Gold fell for a sixth session on Thursday in its longest losing streak since March 2009, after holdings in exchange-traded funds fell to their lowest in four years as rallying stock markets dulled bullion’s safe-haven appeal.
Spot gold had dropped 0.3 per cent to $1,388.15 an ounce by 6 a.m. after hitting its weakest since April 19 at 1,386.89 an ounce.
U.S. gold eased 0.64 per cent to $1,387.30.
SPDR Gold Trust, the world’s largest gold-backed exchange-traded fund, said its holdings fell 0.43 per cent to 1047.14 tonnes on Wednesday from 1051.65 tonnes on Tuesday, their lowest since March 2009.

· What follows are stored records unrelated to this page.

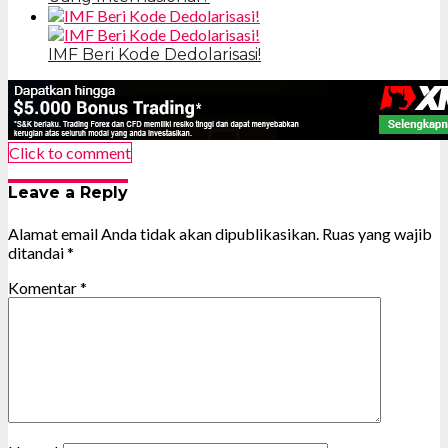
IMF Beri Kode Dedolarisasi!
Click to comment
Leave a Reply
Alamat email Anda tidak akan dipublikasikan.
Ruas yang wajib
ditandai
*
Komentar
*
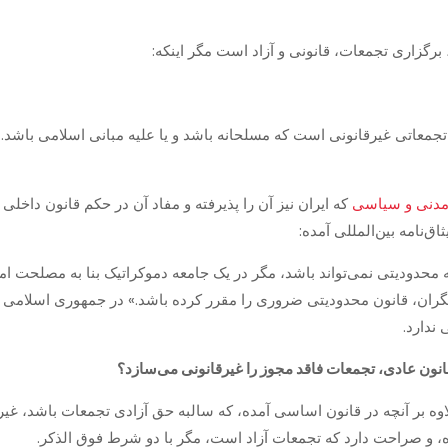
جمعاتی غیرقانونی است که مسلحانه باشد و یا علیه مبانی اسلامی باشد. 
 مدنی و سیاسی
که ایران نیز آن را پذیرفته و مفاد آن در حکم قانون داخل
ه محدودیتی نمی‌تواند باشد، مگر در یک جامعه دموکراتیک بنا به مصلحت ام
یگران، قانون محدودیتی ضروری را مقرر کرده باشد.» در جمهوری اسلامی 
ندارد.
قانون عادی، تجمعات فاقد مجوز را غیرقانونی می‌سازد؟
وه بر آنچه در قانون اساسی آمده، که سالبه حق آزادی تجمعات باشد، غی
ه، و صراحت دارد که تجمعات آزاد است، مگر با دو شرط فوق الذکر.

Premiums for physical gold in India, the world’s biggest gold buyer, have jumped sharply this week due to limited supply after the central bank restricted imports to rein in a record current account deficit.
The United States will rigorously enforce “without fear or fail” sanctions starting on July 1 that ban governments or private companies from selling gold to Iran, a top Treasury official said on Wednesday.
Asian shares got off to a positive start on Thursday after data showed Japan’s economy accelerated in the first three months of the year.
The euro declined to its lowest level against the dollar in six weeks on Wednesday.